Why Just Saying No Is Not Enough
An Interview with Michael Kuhar, Ph.D.

by Brenda Patoine

April, 2007

Q: Why is the idea that drug addicts can “just say no” to drugs misguided?

A: A current view in the field of drug abuse research is that the action of addictive drugs on the brain is partly to impair judgment and cognitive function. We are all aware how strong ordinary habits can be and how difficult some are to break. Becoming dependent on drugs is not only like a habit but like a habit in which other brain functions are impaired. This makes it more difficult to stop taking drugs. The evidence that drugs change the brain is abundant and really cannot be argued against. These brain changes are the basis of drug dependence and cognitive impairments. Sometimes, the reaction to drugs or even to things associated with drugs (so-called drug cues such as a crack house or white powder) are so strongly conditioned that it becomes somewhat unconscious. In this case, the craving for drugs cannot be stopped simply by saying, “go away”; treatment is necessary to reduce these automatic responses.

In summary, drugs impair our ability to just say no.

Q: For years, you have studied the effects of CART (or cocaine- and amphetamine-regulated transcription factor), a genetic switch by which cocaine and other psychostimulants disrupt dopamine signaling. What are the clinical implications of your discovery about CART, and where do we stand as far as applying this finding to the development of therapeutics for drug addiction?

A: We started working on CART shortly after its discovery when there were only a few papers in the literature; now there are hundreds. CART is a peptide found in many places in the brain, including drug reward/reinforcement areas. We found that injecting CART into these areas has little or no effect by itself, but co-injecting CART and cocaine results in an attenuation of the effects of cocaine.

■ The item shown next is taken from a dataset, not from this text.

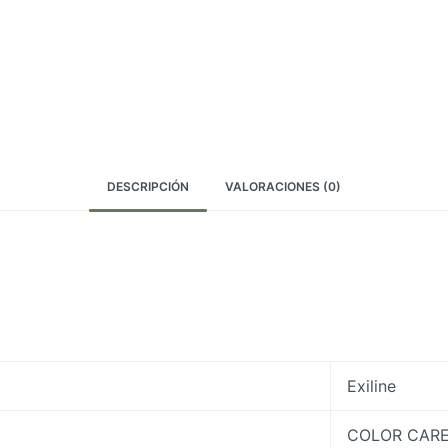
DESCRIPCIÓN
VALORACIONES (0)
Exiline
COLOR CAR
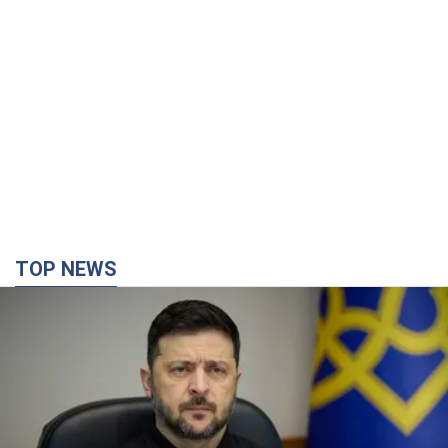
TOP NEWS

This attenuation suggests that drugs that mimic CART (agonists) could be used to blunt the effects of psychostimulants and thus be useful medications to treat drug addiction. The fact that they don’t totally block the cocaine effect is likely to be an advantage, since complete blockers are not always accepted by addicts. Recently, we have identified a CART receptor, a molecule that binds to CART to initiate a signaling cascade. These new understandings about the underlying mechanisms by which CART acts to blunt cocaine’s effects make it possible to develop small-molecule medications that would be testable in classical clinical trials. While the receptor hasn’t yet been cloned—a key step to designing agonists—the binding and signaling assays we used to discover the receptor are adequate for screening potential pharmaceutical compounds. This is a very interesting and potentially clinically useful area of research.

Q: You have found that separating rat pups from their mothers early in life increases the pups’ vulnerability to addiction. What is your current thinking in terms of the neural mechanisms underlying this increased vulnerability, and how does it apply to humans?

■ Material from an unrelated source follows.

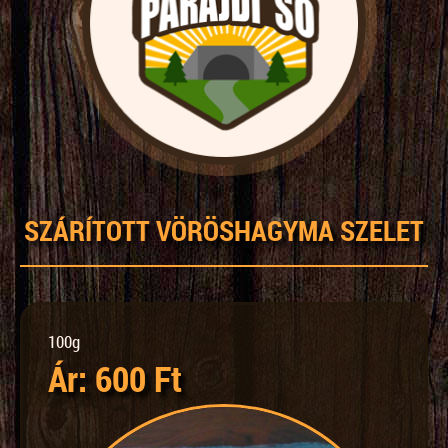
SZÁRÍTOTT VÖRÖSHAGYMA SZELET
100g
Ár: 600 Ft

A: This also is a very interesting field. The work in our lab and elsewhere shows that separating rat pups from dams (moms) daily, for varying periods of 15 or 180 minutes during the first two weeks of life, changes the vulnerability of the pups to addiction when they are adults. It appears that perinatal treatments can actually change an animal’s vulnerability to take drugs for the rest of its life. This is remarkable!

How does it happen? The answer is not fully known, but data suggest that the dams behave differently after the separations, which influences the pup brains. It also appears that stress is linked to this response because the stress-response axis is changed in some of the separated pups. A combination of stress to the offspring and the mother’s responses seems to be involved in producing lifelong changes in the offspring.

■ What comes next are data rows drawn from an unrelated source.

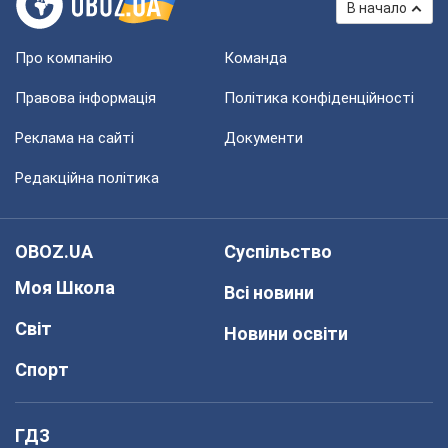
В начало
Про компанію
Команда
Правова інформація
Політика конфіденційності
Реклама на сайті
Документи
Редакційна політика
OBOZ.UA
Суспільство
Моя Школа
Всі новини
Світ
Новини освіти
Спорт
ГДЗ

It is known that early life stresses in humans predispose them to many problems later in life, including various neuropsychiatric disorders. This maternal separation model with rats is likely to be helpful in testing various ideas about treating humans who have a history of perinatal stressors.

Q: What are the next steps in your research?

A: In the CART project, we want to work with the receptor and set up a drug-screening protocol to identify possible medications. This is a reasonable and achievable goal. We also want to unravel how CART produces the cocaine-blunting effects in brain areas such as the nucleus accumbens. If we understand the mechanisms, then maybe we can use that knowledge to manipulate the effects in novel and helpful ways.

In the maternal separation project, we hope to determine the changes in the dopamine system that cause the changes in vulnerability to drugs. We want to clarify the mechanisms for this, in general. We also want to see what can reverse the increased vulnerability: Will antidepressants do it? Will an enriched rearing environment do it? Findings in the field suggest that the answer to these questions is yes, and we want to extend that work. This is a very exciting area with important implications for humans.